For many entrepreneurs, bankruptcy is a hard blow of fate. It is the often shameful end of the dream of owning their own shop, their own café or their inherited construction company. Bankruptcy can destroy families and friendships.
It is therefore more than an abstract warning signal that the number of bankruptcies is rising rapidly, according to a recent study by Creditreform. Particularly for small companies, it is about real fates. The economic weakness is being written into the biographies of many energetic people in Germany through the wave of bankruptcies. Good economic policy would therefore also be good social policy – not only at the federal level, but also locally.
But in the German reality, it is often the small things that are lacking: municipalities that make outdoor dining unnecessarily difficult. Permanent construction sites in shopping streets. Eternally long procedures for building permits. Pedantic tax audits. On top of that, there is currently the double burden of rising minimum wages and inflation. It often seems as if the authorities and politicians are indifferent to small businesses.

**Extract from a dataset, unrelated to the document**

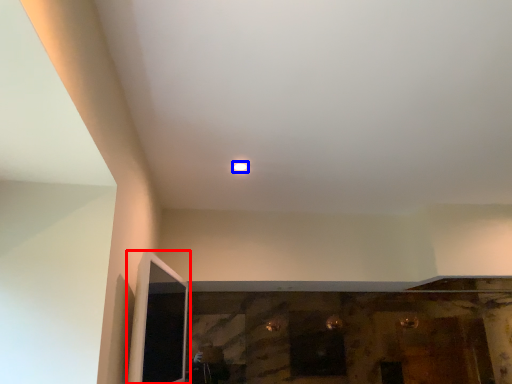 Question: Among these objects, which one is nearest to the camera, screen door (highlighted by a red box) or light (highlighted by a blue box)?

Choices:
 (A) screen door
 (B) light

Answer: (A)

This is fatal. Because by owning their own kiosk or flower shop, people are realizing their idea of a self-determined life. And they are creating jobs for others – especially in the migrant community.
Of course, a dynamic market economy cannot be without bankruptcies. Bankruptcies are part of entrepreneurship: no risk is taken without the risk of failure. Bankruptcy should therefore not be a reason for a personal stigma – provided it is not abusive – which is still too often attached to failed small business owners in their social environment.
The respect for life’s work that Chancellor Olaf Scholz (SPD) likes to invoke is not only deserved by employees and civil servants, but also by the self-employed. The courage to start and run a company justifies recognition and support – from authorities and politicians, but also from neighbors and friends. Especially in difficult times.